The sun is finally beginning to rise when they leave the auction and head into the mall. Jiwoo leads them past the rows of dry goods and the butcher stands to the fish vendors. Wide brown flatfish, lobsters and crabs pressing against the glass of their tanks, sea cucumbers and abalone. Jiwoo finds a stand that looks good and barters with the ahjumma until they settle on a deal, and she sends an order of clams and rockfish up to the restaurant to prepare.

"No one is going to recognize you here," Jiwoo says, as Seojoon tugs his baseball cap further down over his head in the restaurant's back corner. "It's six in the morning and it's only fishermen here."

Which turns out to be an underestimation of Seojoon's star power, because when the restaurant ahjumma sets the plate of sashimi down between them, she gives Seojoon a long look and shakes her finger at him. "Aren't you the one on the Chamisul bottle?"

"Oh, no," Jiwoo says. Seojoon slumps down into his padded coat. "He gets that a lot."

They make it through breakfast without any further incident. Seojoon makes lots of pleased noises as he tries the sashimi and the clams, playing it up like the ham he is as Jiwoo watches fondly across the table.

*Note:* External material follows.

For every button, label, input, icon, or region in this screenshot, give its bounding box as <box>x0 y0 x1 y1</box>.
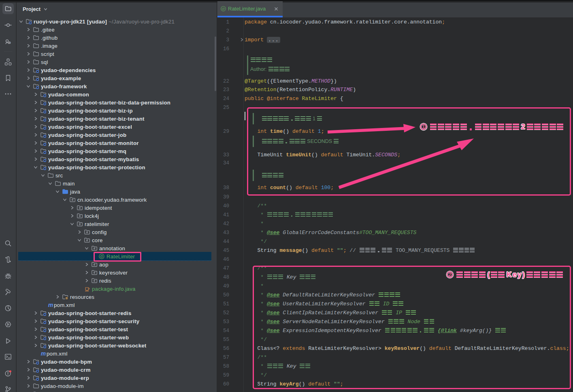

Jiwoo had never taken any of his exes here, never really had the urge to integrate anyone else into all the parts of his life like this, or to share in joy just for the sake of it. With Seojoon, it's the first time he's ever felt like offering up every piece of himself to someone, trusting that they would want to hold each one.









Jiwoo probably should've seen it coming. Seojoon had been asking Jiwoo to teach him how to make pasta for weeks, practically every waking moment until Jiwoo made the time to show him how to make carbonara. Seojoon was normally an attentive student, but he even took notes this time, asking questions like, "So you salt the dough and the pasta water?" and "Why do you combine the flour and the egg like that?"

"It's just carbonara," Jiwoo said, whisking his egg and cheese mixture. "It's pretty easy."

"But I want to make it right," Seojoon insisted.

So really, Jiwoo should've known to expect that, on the evening of his birthday, Seojoon would present to him a bowl of carbonara.

And yet—"Are you surprised?"

"Yeah," Jiwoo says. There's a lump forming in his throat. Birthdays had never been a big deal in his family and he'd spent the last few either working or alone. He didn't like to be the center of attention and he hated the way receiving gifts only made him feel indebted. He'd told Seojoon all this months ago, before they even started dating, and Seojoon had replied, playfully sarcastic, over familiar in a way that Jiwoo felt he hadn't earned, Is there anything you do like?, but clearly he'd been listening. Just the two of them and a simple gesture of kindness. "No seaweed soup?"

Seojoon fidgets with the ties of his apron. "Well, I wanted to make something you like but if—"

"No, I was kidding," Jiwoo says, catching Seojoon's fingers and intertwining them with his own. Seojoon squeezes his hand. "It looks really good, hyung. Thank you."

The carbonara isn't perfect. The sauce is lumpy and the dough had clearly been too dry, but still. It's the best meal Jiwoo's had in a long time.

Jiwoo looks across Seojoon, watching as a few strands of pasta slide off his fork a moment before he tries to eat them. His mouth remains open, then turns downward into a pout, and Jiwoo laughs. Seojoon catches his eye. "What?"

"I love you," Jiwoo says. It bubbles up through his chest to his throat before he even thinks about it, as though the words had been on the tip of his tongue without him realizing. His face goes warm, but it's not with self-consciousness.

Seojoon's hand hovers with his fork at his mouth as he blinks, like he's making sure that he didn't mishear. Then he smiles, cheeks dimpling, and Jiwoo is even more sure that he meant what he just said. "I love you too," Seojoon says.